PROBLEM: The copy must run from the line containing "先生もお身体を大切にしてくださいね。" through the final line of the records, both included, exactly as written. It should contain no pictures.

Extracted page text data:
++++++++

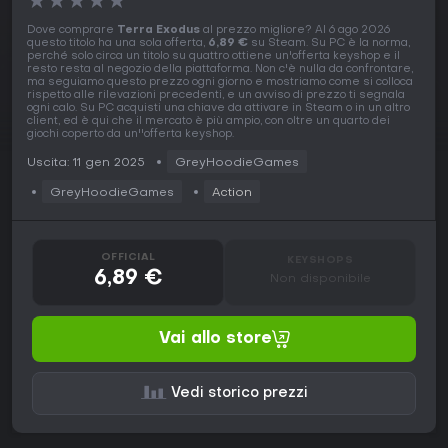
★
★
★
★
★
Dove comprare
Terra Exodus
al prezzo migliore? Al 6 ago 2026
questo titolo ha una sola offerta,
6,89 €
su Steam. Su PC è la norma,
perché solo circa un titolo su quattro ottiene un'offerta keyshop e il
resto resta al negozio della piattaforma. Non c'è nulla da confrontare,
ma seguiamo questo prezzo ogni giorno e mostriamo come si colloca
rispetto alle rilevazioni precedenti, e un avviso di prezzo ti segnala
ogni calo. Su PC acquisti una chiave da attivare in Steam o in un altro
client, ed è qui che il mercato è più ampio, con oltre un quarto dei
giochi coperto da un''offerta keyshop.
Uscita: 11 gen 2025
GreyHoodieGames
GreyHoodieGames
Action
OFFICIAL
KEYSHOPS
6,89 €
Non disponibile
Vai allo store
Vedi storico prezzi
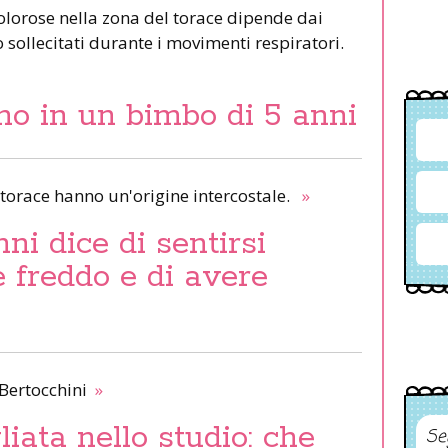
 dolorose nella zona del torace dipende dai
o sollecitati durante i movimenti respiratori.
rno in un bimbo di 5 anni
l torace hanno un'origine intercostale.
»
ni dice di sentirsi
 freddo e di avere
 Bertocchini
»
iata nello studio: che
Se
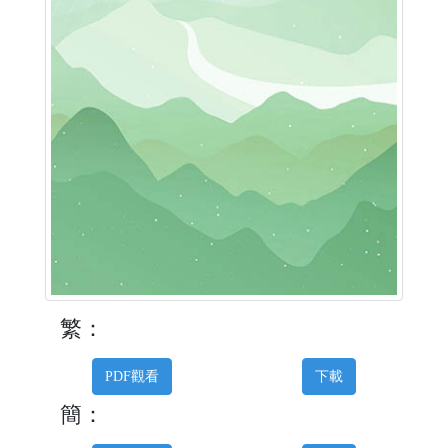
繁：
PDF觀看
下載
簡：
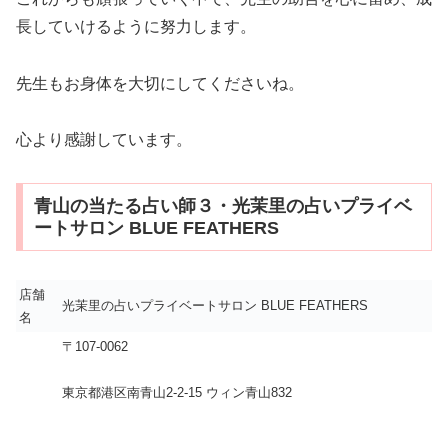
長していけるように努力します。
先生もお身体を大切にしてくださいね。
心より感謝しています。
青山の当たる占い師３・光茉里の占いプライベ
ートサロン BLUE FEATHERS
店舗
光茉里の占いプライベートサロン BLUE FEATHERS
名
〒107-0062
東京都港区南青山2-2-15 ウィン青山832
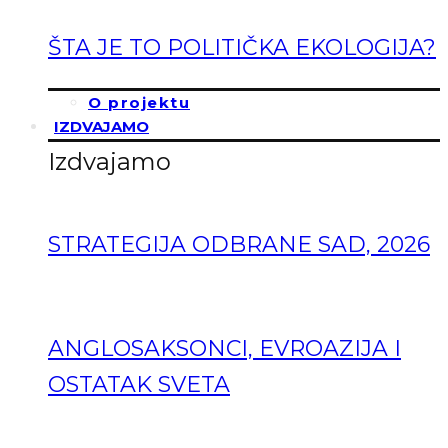
ŠTA JE TO POLITIČKA EKOLOGIJA?
O projektu
IZDVAJAMO
Izdvajamo
STRATEGIJA ODBRANE SAD, 2026
ANGLOSAKSONCI, EVROAZIJA I
OSTATAK SVETA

++++++++

EXERCISE RESPONSE:
先生もお身体を大切にしてくださいね。
心より感謝しています。
青山の当たる占い師３・光茉里の占いプライベ
ートサロン BLUE FEATHERS
店舗
光茉里の占いプライベートサロン BLUE FEATHERS
名
〒107-0062
東京都港区南青山2-2-15 ウィン青山832
ŠTA JE TO POLITIČKA EKOLOGIJA?
O projektu
IZDVAJAMO
Izdvajamo
STRATEGIJA ODBRANE SAD, 2026
ANGLOSAKSONCI, EVROAZIJA I
OSTATAK SVETA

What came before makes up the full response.